# WORK INSTRUCTIONS
The result should be the lines from the one holding "WallStreet Times" to the end of the records below, repeated exactly. No pictures.

Collected data
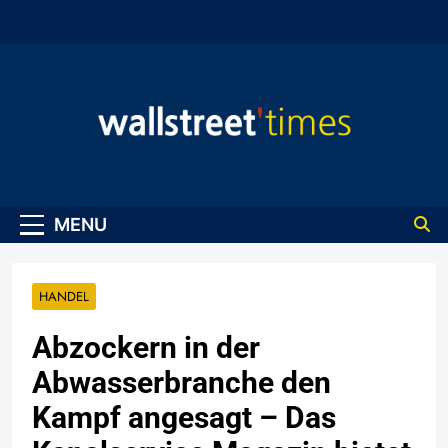
Skip
to
content
WallStreet Times
MENU
HANDEL
Abzockern in der
Abwasserbranche den
Kampf angesagt – Das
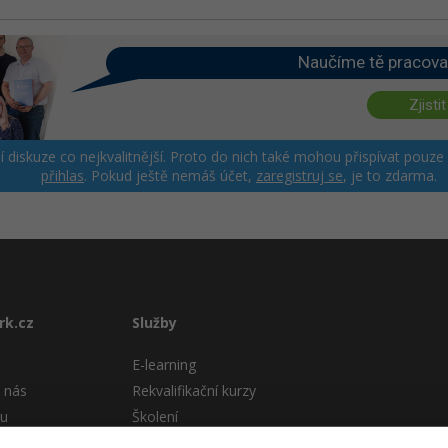
Naučíme tě pracova
Zjistit
ší diskuze co nejkvalitnější. Proto do nich také mohou přispívat pouze
přihlas
. Pokud ještě nemáš účet,
zaregistruj se
, je to zdarma.
rk.cz
Služby
E-learning
 nás
Rekvalifikační kurzy
tu
Školení
Pro firmy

# ANSWER SECTION
WallStreet Times
MENU
HANDEL
Abzockern in der
Abwasserbranche den
Kampf angesagt – Das
Naučíme tě pracova
Zjistit
ší diskuze co nejkvalitnější. Proto do nich také mohou přispívat pouze
přihlas
. Pokud ještě nemáš účet,
zaregistruj se
, je to zdarma.
rk.cz
Služby
E-learning
 nás
Rekvalifikační kurzy
tu
Školení
Pro firmy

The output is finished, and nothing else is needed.